“And he said to him, ”You shall love the Lord your God with all your heart and with all your soul and with all your mind.” (Matthew 22:37)
This issue of our ultimate purpose for life is so important let’s consider it one more time.
“Daddy, why does God want us to brag on him?” The night before, our six-year-old Kent had been reprimanded for showing off to the guests. Apparently that got him mulling over what he’d been taught about glorifying God. Why did that kid always have to turn things into theological issues? I stumbled around and told him it wasn’t so much the glory for himself God was after, but that we get things straight. If we don’t recognize him for who he is and ourselves for who we truly are, we will self-destruct. He loves us too much to let that happen.
Well, it’s not a worthless response, is it? To be out of alignment with reality is always destructive. Maybe the Westminster divines were onto something–”Man’s chief end is to glorify God…” That focus would certainly be a corrective for our natural tendencies.
Through the decades I contemplated Kent’s question and finally decided to investigate. To my astonishment, as I reviewed the hundreds of biblical references to God’s glory, I could find only a scant handful in which it was God who was asking for it. The answer to Kent’s question about why God asks us to brag on him seemed to be, he doesn’t! At least, not that much. His prophets demanded it often as essential to rightly relating to God, his people enjoined one another to get on with it, to be sure, but what was it God himself was most after?

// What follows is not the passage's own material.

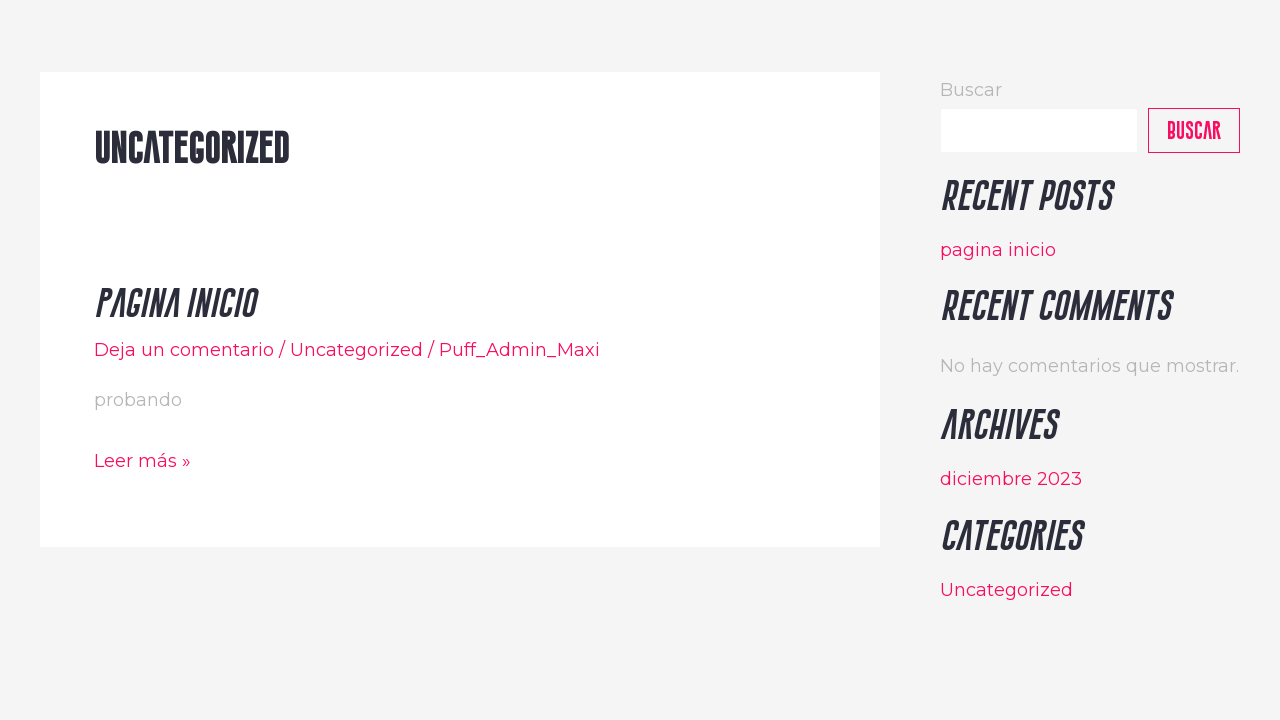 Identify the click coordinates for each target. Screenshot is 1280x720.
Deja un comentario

How do I get the temerity to question the received wisdom? On pretty high authority, actually. When the question about human destiny was put by a theologian to an itinerant preacher, he did not respond that the glory of God, even expressed in glorious worship, is the chief thing God is after. He said in Matthew 22:37 (author’s translation): The way to true life, the greatest of all God’s demands, the ultimate purpose of your life, that on which all the other commands hang suspended is to love the Lord your God. Then he appended, from another Old Testament passage, a corollary love command, one that makes visible the ultimate command, “and love on your neighbor the same way you love on yourself.”
The problem with making “glorifying God” the ultimate is that we can glorify someone we despise. Ask any press agent, any serving a dictator. One can worship a god he fears or loathes, as millions do. But if you love a person deeply, it’s impossible to stop honoring them, bragging on them at every opportunity. If I love a person, and that person is God, I’ll want to worship him, put his glories on display in all I say or sing. Or do. The flow must be that direction. Glory and worship, holiness and service may flow from other sources, but love is the only fountainhead from which all the others will surely flow.